The Public Utilities Commission of Ohio on Wednesday ordered three FirstEnergy utilities to pay $250.7 million for the H.B. 6 corruption scandal and other rule violations.
The PUC ordered Ohio Edison Co., The Cleveland Electric Illuminating Co. and The Toledo Edison Co. to pay $186.6 million in refunds and restitution to their customers and to pay $64.1 million in civil forfeitures.
The utilities must refund $180 million to their customers over three billing cycles — triple the $60 million FirstEnergy used in a bribery scheme involving the passage of legislation in Ohio that in part aimed to prop up financially struggling nuclear power plants, according to the decision.
“These [$60 million in] funds represent an unnerving shadow over our regulatory role in this state and have harmed each and every consumer whose interests we aim to protect in proceedings before us,” the PUC said in its decision.
“Ohioans expect and deserve fair utility bills and utility companies that follow the law,” Maureen Willis, director of the Office of the Ohio Consumers’ Counsel, said in a statement. “Today’s PUCO order requiring fines, restitution and refunds is an important milestone in fixing the harms FirstEnergy caused.”
FirstEnergy spokeswoman Lauren Siburkis said the PUC’s decision “closes a chapter tied to activities that do not represent the company we are today. FirstEnergy is committed to accountability, transparency and rebuilding trust.”
“The Ohio companies remain focused on investing in the distribution system to enhance reliability and improve the customer experience for the benefit of more than two million customers in the state,” FirstEnergy said in an investor update on Thursday.
The sanctions create a near-term cash drag for FirstEnergy, but clears a major regulatory risk, according to equity analysts with Jefferies. “We believe this was the last remaining key item to close out this chapter of the company's history,” they said Thursday.
Separately, the PUC approved a $34 million rate increase for FirstEnergy’s Ohio utilities, down from a $190 million requested rate hike. It authorized a 9.63% return on equity compared to the utilities’ request for a 10.8% ROE.

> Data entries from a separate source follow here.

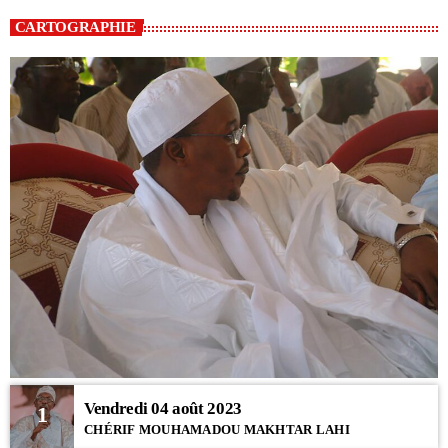
CARTOGRAPHIE
Vendredi 04 août 2023
1
CHÉRIF MOUHAMADOU MAKHTAR LAHI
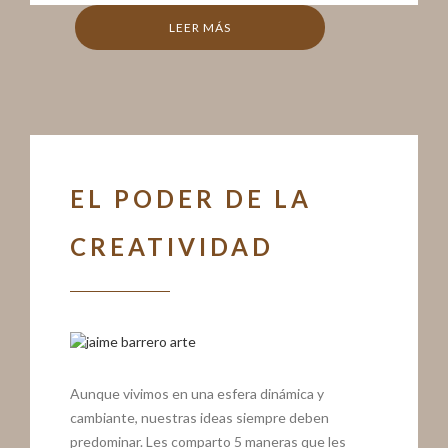
LEER MÁS
EL PODER DE LA
CREATIVIDAD
Aunque vivimos en una esfera dinámica y
cambiante, nuestras ideas siempre deben
predominar. Les comparto 5 maneras que les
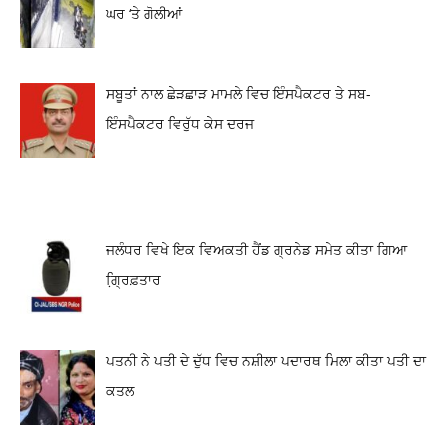
ਘਰ ‘ਤੇ ਗੋਲੀਆਂ
ਸਬੂਤਾਂ ਨਾਲ ਛੇੜਛਾੜ ਮਾਮਲੇ ਵਿਚ ਇੰਸਪੈਕਟਰ ਤੇ ਸਬ-
ਇੰਸਪੈਕਟਰ ਵਿਰੁੱਧ ਕੇਸ ਦਰਜ
ਜਲੰਧਰ ਵਿਖੇ ਇਕ ਵਿਅਕਤੀ ਹੈਂਡ ਗ੍ਰਨੇਡ ਸਮੇਤ ਕੀਤਾ ਗਿਆ
ਗ੍ਰਿ਼ਫ਼ਤਾਰ
ਪਤਨੀ ਨੇ ਪਤੀ ਦੇ ਦੁੱਧ ਵਿਚ ਨਸ਼ੀਲਾ ਪਦਾਰਥ ਮਿਲਾ ਕੀਤਾ ਪਤੀ ਦਾ
ਕਤਲ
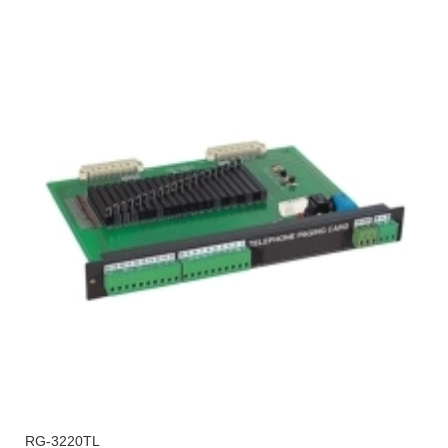
RG-3220TL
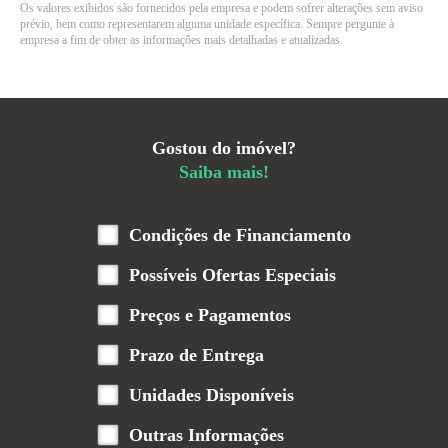
Os valores exibidos são fornecidos pela empresa e podem sofrer alterações sem aviso
prévio, bem como representarem alguma unidade específica. Sempre pergunte à
empresa a fim de obter as informações mais detalhadas e atualizadas.
Gostou do imóvel?
Saiba mais!
Condições de Financiamento
Possíveis Ofertas Especiais
Preços e Pagamentos
Prazo de Entrega
Unidades Disponíveis
Outras Informações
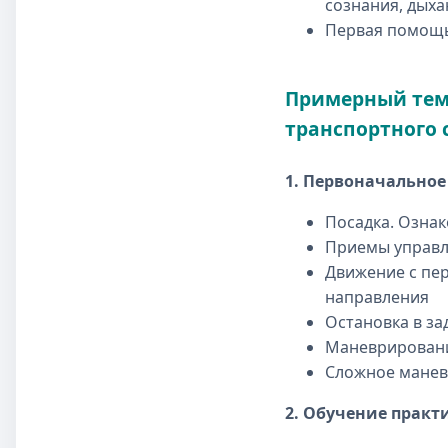
сознания, дых
Первая помощь
Примерный тем
транспортного 
1. Первоначально
Посадка. Озна
Приемы управл
Движение с пе
направления
Остановка в за
Маневрировани
Сложное мане
2. Обучение прак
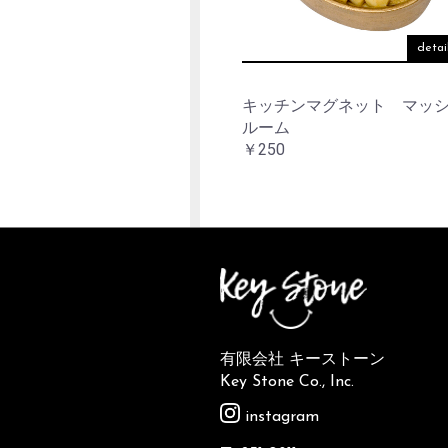
detai
キッチンマグネット マッ
ルーム
￥250
有限会社 キーストーン
Key Stone Co., Inc.
instagram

“While the precise pacing of cash payments and bill credits will determine the short-term hit to credit metrics, we see the bigger implication as the removal of tail-risk around further PUCO monetary penalties and the establishment of a more predictable, if less generous, return framework that should allow [FirstEnergy] to keep funding Ohio grid and reliability capex within its broader regulated investment strategy,” the Jefferies analysts said.
In its decision related to the H.B 6 investigations, the PUC said FirstEnergy and its Ohio utilities have made “significant changes to instill a commitment to ongoing oversight and transparency, including the creation of the Office of Ethics and Compliance to institute and promote an appropriate culture and the implementation of several overarching policies to govern the relationships and interactions between FirstEnergy Corp. and its affiliates with those operating within the political and public spheres.”
FirstEnergy, based in Akron, Ohio, has already agreed to pay $390 million in other federal and state penalties related to the corruption scandal.
From 2017 to 2020, FirstEnergy and FirstEnergy Solutions, a power supply company, paid about $60 million to Generation Now, an entity controlled by Larry Householder who was elected speaker of the Ohio House of Representatives in January 2019, the the U.S. Securities and Exchange Commission said in a $100 million settlement order issued 2024.
The payments to GenNow aimed to help Householder get elected as speaker; help Householder gather support for H.B. 6; defeat a referendum effort aimed at placing a measure to repeal H.B. 6 on the Ohio ballot; and fund a term-limit initiative led by Householder, which could have allowed him to remain in power for up to 16 additional years, the SEC said. Householder is serving a 20-year term in federal prison.